» Exercise objective
Count all lines holding "Copa" in the data below and say the number, nothing more.

Segment Open

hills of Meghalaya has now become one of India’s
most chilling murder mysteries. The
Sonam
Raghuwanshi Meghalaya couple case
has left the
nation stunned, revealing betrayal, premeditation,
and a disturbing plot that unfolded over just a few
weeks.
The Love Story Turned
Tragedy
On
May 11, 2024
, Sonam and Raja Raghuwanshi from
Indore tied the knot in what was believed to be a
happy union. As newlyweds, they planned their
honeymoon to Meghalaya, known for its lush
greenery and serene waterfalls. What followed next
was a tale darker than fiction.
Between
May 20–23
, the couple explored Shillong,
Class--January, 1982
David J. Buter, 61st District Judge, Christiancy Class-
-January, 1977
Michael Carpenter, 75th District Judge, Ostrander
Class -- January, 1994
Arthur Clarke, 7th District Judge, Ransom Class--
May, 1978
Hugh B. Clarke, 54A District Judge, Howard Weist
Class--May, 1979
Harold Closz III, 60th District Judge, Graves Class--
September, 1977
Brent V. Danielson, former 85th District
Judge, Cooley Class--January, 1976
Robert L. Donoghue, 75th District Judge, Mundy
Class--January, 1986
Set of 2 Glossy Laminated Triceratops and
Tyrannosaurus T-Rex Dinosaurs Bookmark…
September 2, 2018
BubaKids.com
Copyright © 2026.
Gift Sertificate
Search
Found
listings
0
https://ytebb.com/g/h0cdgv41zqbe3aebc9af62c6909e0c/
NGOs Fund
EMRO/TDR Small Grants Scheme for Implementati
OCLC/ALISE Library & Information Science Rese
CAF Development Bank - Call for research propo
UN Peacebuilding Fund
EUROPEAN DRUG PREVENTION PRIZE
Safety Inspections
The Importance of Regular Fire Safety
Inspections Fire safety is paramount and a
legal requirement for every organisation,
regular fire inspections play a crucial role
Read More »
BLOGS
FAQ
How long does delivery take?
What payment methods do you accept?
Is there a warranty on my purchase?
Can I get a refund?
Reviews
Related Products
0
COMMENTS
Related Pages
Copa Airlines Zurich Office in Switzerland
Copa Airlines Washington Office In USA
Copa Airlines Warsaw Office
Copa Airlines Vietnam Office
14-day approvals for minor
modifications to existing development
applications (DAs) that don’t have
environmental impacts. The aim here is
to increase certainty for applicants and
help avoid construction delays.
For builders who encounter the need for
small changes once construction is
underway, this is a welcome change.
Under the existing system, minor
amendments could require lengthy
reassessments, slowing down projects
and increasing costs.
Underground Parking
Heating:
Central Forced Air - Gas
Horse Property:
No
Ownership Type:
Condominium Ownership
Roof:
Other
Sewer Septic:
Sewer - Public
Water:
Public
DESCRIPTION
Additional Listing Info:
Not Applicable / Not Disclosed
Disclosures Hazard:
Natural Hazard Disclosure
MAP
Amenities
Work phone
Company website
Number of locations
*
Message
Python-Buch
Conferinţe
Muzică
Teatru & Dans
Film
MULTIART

Segment Closed

» Response box
4